Now I've seen lawns that are just grass (no weeds anywhere), and I've often wondered, I wonder what that kind of life is like. I imagine that people who have purely grass lawns must be the same people who actually clean their barbecue grills and buy those expensive cookies on the top shelf at the grocery store. They're really the closest thing that our country has to royalty.
Even if I wanted to turn my weedgrassdirt into pure grass, I couldn't do it. First, it would mean additional manual labor, and that's just not gonna happen. Second, it would mean using deadly poisons to kill the weeds, and Jodi won't let me do that. The reason Jodi won't let me do that is because she likes birds, and she doesn't like the fact that three-quarters of the birds that come into our backyard are blind mutant birds due to other people in the neighborhood using deadly poisons to get rid of their weedgrassdirt.
That's okay. I'm fine with weedgrassdirt. I was never cut out to be royalty anyway.
So I started to mow the first third of my lawn while blind mutant birds from the neighborhood flew helplessly into the side of my garage.

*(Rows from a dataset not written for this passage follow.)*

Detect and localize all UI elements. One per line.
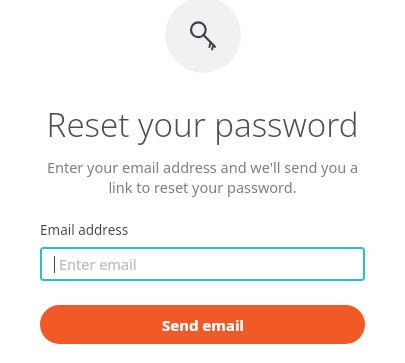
other: Reset password key: [188, 20, 218, 50]
staticText: Email address: [40, 221, 129, 239]
staticText: Send email: [162, 315, 244, 335]
button[interactable]: Enter email: [40, 247, 365, 281]
staticText: Enter your email address and we'll send …: [24, 157, 381, 197]
staticText: Enter email: [59, 254, 137, 274]
button[interactable]: Send email: [40, 305, 365, 344]
staticText: Reset your password: [0, 102, 405, 147]
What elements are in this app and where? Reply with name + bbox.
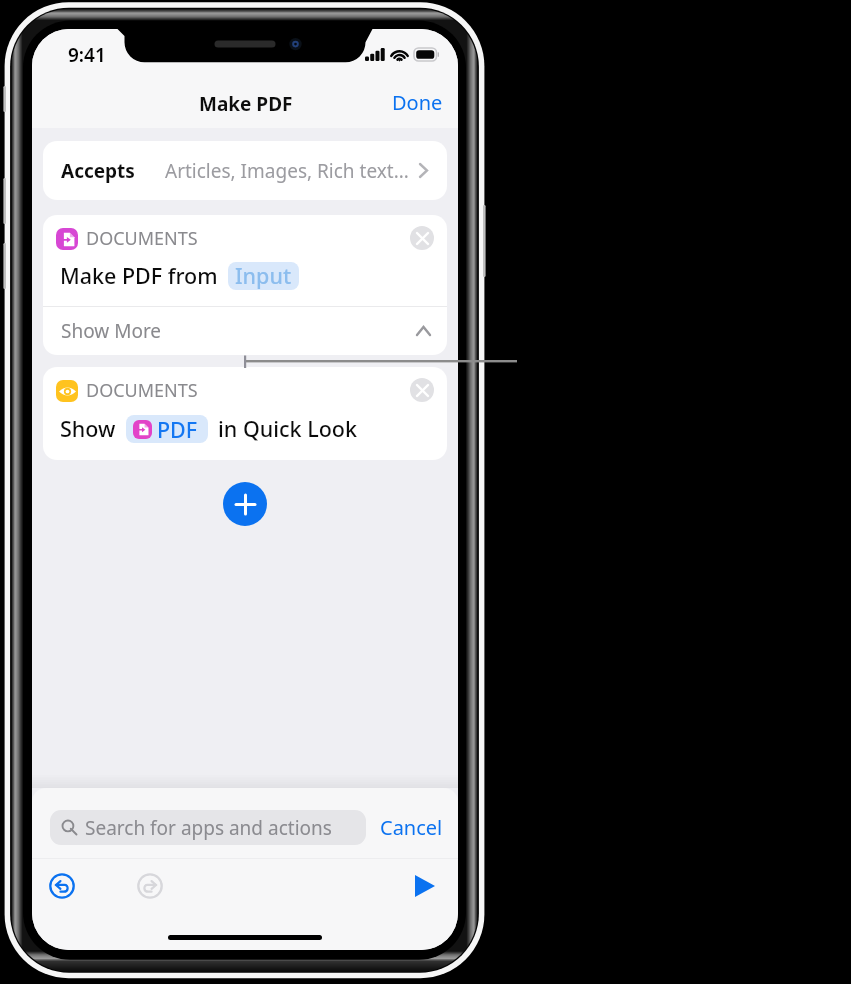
button[interactable]: Accepts [43, 141, 447, 200]
button[interactable]: Add action [223, 482, 267, 526]
staticText: DOCUMENTS [86, 378, 198, 403]
button[interactable]: DOCUMENTS [43, 367, 447, 460]
staticText: Done [392, 89, 443, 116]
staticText: Articles, Images, Rich text... [165, 158, 409, 184]
button[interactable]: Cancel [370, 810, 453, 845]
button[interactable]: Run shortcut [412, 873, 438, 899]
button[interactable]: Search for apps and actions [50, 810, 366, 845]
button[interactable]: Undo [49, 873, 75, 899]
button[interactable]: Input [228, 262, 299, 290]
staticText: DOCUMENTS [86, 226, 198, 251]
staticText: Make PDF [199, 91, 293, 117]
staticText: Make PDF from [60, 261, 218, 290]
staticText: Input [235, 262, 292, 289]
button[interactable]: Redo [137, 873, 163, 899]
staticText: Search for apps and actions [85, 815, 332, 841]
staticText: Accepts [61, 158, 135, 184]
button[interactable]: Remove action [410, 226, 434, 250]
staticText: in Quick Look [218, 414, 357, 443]
button[interactable]: Show More [43, 307, 447, 355]
button[interactable]: Done [375, 81, 458, 124]
staticText: 9:41 [68, 42, 106, 68]
button[interactable]: DOCUMENTS [43, 215, 447, 306]
staticText: PDF [157, 415, 198, 443]
staticText: Show [60, 414, 116, 443]
staticText: Cancel [380, 814, 443, 841]
button[interactable]: PDF [126, 415, 208, 443]
staticText: Show More [61, 318, 162, 344]
button[interactable]: Remove action [410, 378, 434, 402]
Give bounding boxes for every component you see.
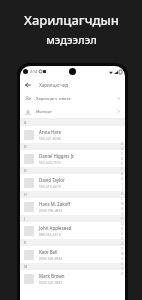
staticText: (555) 766-4823 xyxy=(39,208,63,213)
staticText: D xyxy=(24,144,27,149)
staticText: Харилцагчдын xyxy=(24,11,119,29)
staticText: A xyxy=(24,120,27,125)
staticText: R xyxy=(121,227,123,231)
staticText: U xyxy=(121,242,123,246)
button[interactable]: Back xyxy=(23,80,33,90)
staticText: J xyxy=(24,216,26,221)
button[interactable]: John Appleseed xyxy=(20,222,125,239)
staticText: C xyxy=(121,152,123,156)
staticText: Y xyxy=(121,262,123,266)
staticText: V xyxy=(121,247,123,251)
staticText: I xyxy=(122,182,123,186)
staticText: G xyxy=(121,172,123,176)
staticText: Z xyxy=(121,267,123,271)
staticText: 555-610-6679 xyxy=(39,184,61,189)
staticText: John Appleseed xyxy=(39,225,72,231)
staticText: H xyxy=(121,177,123,181)
staticText: 555-620-7672 xyxy=(39,160,61,165)
button[interactable]: Hans M. Zakoff xyxy=(20,198,125,215)
staticText: M xyxy=(121,202,124,206)
staticText: Anna Hare xyxy=(39,129,62,135)
staticText: H xyxy=(24,192,27,197)
staticText: мэдээлэл xyxy=(46,32,97,47)
staticText: Kate Bell xyxy=(39,249,58,255)
staticText: O xyxy=(121,212,124,216)
button[interactable]: Импорт xyxy=(20,105,125,118)
staticText: 555-521-8240 xyxy=(39,136,61,141)
button[interactable]: Kate Bell xyxy=(20,246,125,263)
staticText: P xyxy=(121,217,123,221)
staticText: Харилцагч нэмэх xyxy=(36,96,71,102)
staticText: (555) 564-8583 xyxy=(39,256,63,261)
staticText: # xyxy=(121,272,123,276)
staticText: (555) 321-9981 xyxy=(39,280,63,285)
button[interactable]: Alphabet index xyxy=(120,142,124,277)
staticText: M xyxy=(24,264,28,269)
staticText: S xyxy=(121,232,123,236)
staticText: Импорт xyxy=(36,109,52,115)
staticText: Daniel Higgins Jr. xyxy=(39,153,75,159)
button[interactable]: Anna Hare xyxy=(20,126,125,143)
button[interactable]: Харилцагч нэмэх xyxy=(20,92,125,105)
button[interactable]: Daniel Higgins Jr. xyxy=(20,150,125,167)
button[interactable]: Mark Brown xyxy=(20,270,125,287)
staticText: Hans M. Zakoff xyxy=(39,201,71,207)
staticText: Харилцагчид xyxy=(39,82,69,88)
button[interactable]: David Taylor xyxy=(20,174,125,191)
staticText: K xyxy=(121,192,123,196)
staticText: David Taylor xyxy=(39,177,65,183)
staticText: T xyxy=(121,237,123,241)
staticText: N xyxy=(121,207,123,211)
staticText: A xyxy=(121,142,123,146)
staticText: E xyxy=(121,162,123,166)
staticText: K xyxy=(24,240,27,245)
staticText: B xyxy=(121,147,123,151)
staticText: D xyxy=(121,157,123,161)
staticText: 3:14 xyxy=(30,69,37,74)
staticText: W xyxy=(121,252,124,256)
staticText: L xyxy=(121,197,123,201)
staticText: F xyxy=(121,167,123,171)
staticText: D xyxy=(24,168,27,173)
staticText: Mark Brown xyxy=(39,273,65,279)
staticText: X xyxy=(121,257,123,261)
staticText: Q xyxy=(121,222,124,226)
staticText: 888-555-5512 xyxy=(39,232,61,237)
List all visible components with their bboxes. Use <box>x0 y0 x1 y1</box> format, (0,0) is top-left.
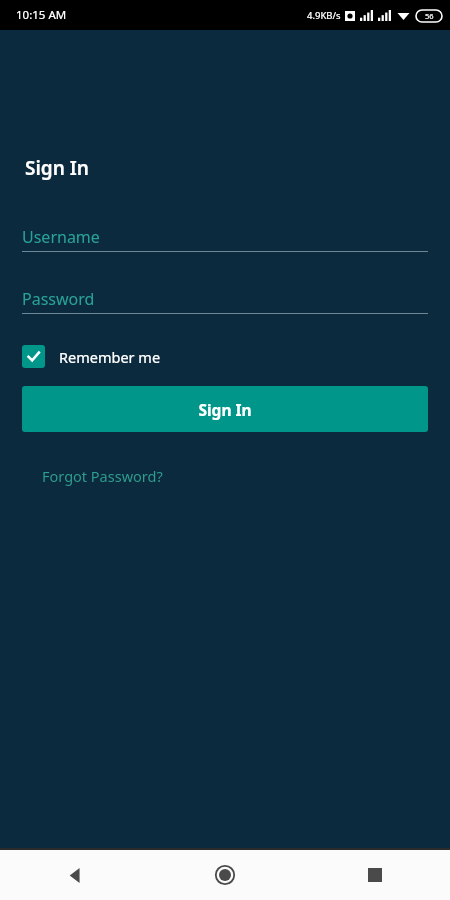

I have to mow my lawn in thirds. Why? Al Gore.
Al Gore made me buy an electric mower instead of gas-powered mower. Unfortunately, modern technology has not advanced to the point where we can create an electric mower that can finish an entire yard in one sweep. So far, our technology only allows us to create blind mutant birds.
Just after mowing a few strips of my weedgrassdirt, our old lady neighbor stopped by to chat for a few moments. Nice lady. Her adult son still lives with her. I wouldn't really go so far as to say he looks after her. In fact, one day, this old lady was sick with the flu. Her son, who does not drive, came over to our house and asked me to drive him to Kentucky Fried Chicken so he could get his mom something to eat. (Note #1: In the south, KFC is considered healthy food for sick people. And gravy is an aphrodisiac.) So he literally squeezed into the passenger seat of my very small old VW Beetle and off we went to KFC. (Note #2: Many people in the south do not fit easily into an old VW Beetle.) He bought the food, we drove back, he thanked me, and he returned to his house to nurse his mom back to health with some extra crispy, extra greasy chicken and a tub of mashed potatoes... The next week, the old lady was feeling better and thanked me for driving her son to KFC so he could get himself something to eat.
The old lady and I talked for a minute or two, and then down the street came an elderly guy on a little motor scooter. Helmet, goggles, stickers -- the whole shabang. I have no idea if this guy was drunk, high, crazy, or all of the above. But apparently, as he was driving down the road, he had been having a conversation with himself and the voices in his head told him to stop and merge our conversation with his. He pulled over, stopped right next to us, slipped off his helmet, and continued with the conversation he'd been having with himself for God only knows how long. I had trouble making out most of the words, although I think some of them were English. Some of it had to do with how old people should be treated in rest homes. I think he might have been an escapee. He was probably the Steve McQueen of Shady Acres Nursing Home or something.
You see, the good thing about living in the south is that sometimes people just stop to chat. And the bad thing about living in the south is that sometimes people just stop to chat.
Well, this guy finally finished his verbal manifesto after about 10 minutes, and just as suddenly as he arrived, he slipped on his helmet and rode off into the sunset. As he drove away, I noticed that the license plate on his scooter was a Bible scripture. I don't remember which scripture it was, but it was probably from one of the gospels, where Jesus says to the apostles, "Take this bread and git 'r done! Just git 'r done I tell ya! Just git 'r done for Jesus! WOOOOOOOO! Nascar rocks! WOOOOOOO!"
Even the old lady thought he was nuts. There was really nothing left to say, so she went back to her deep fried domicile, I finished mowing the first third of my weedgrassdirt, and the blind mutant birds continued flying into the side of my garage.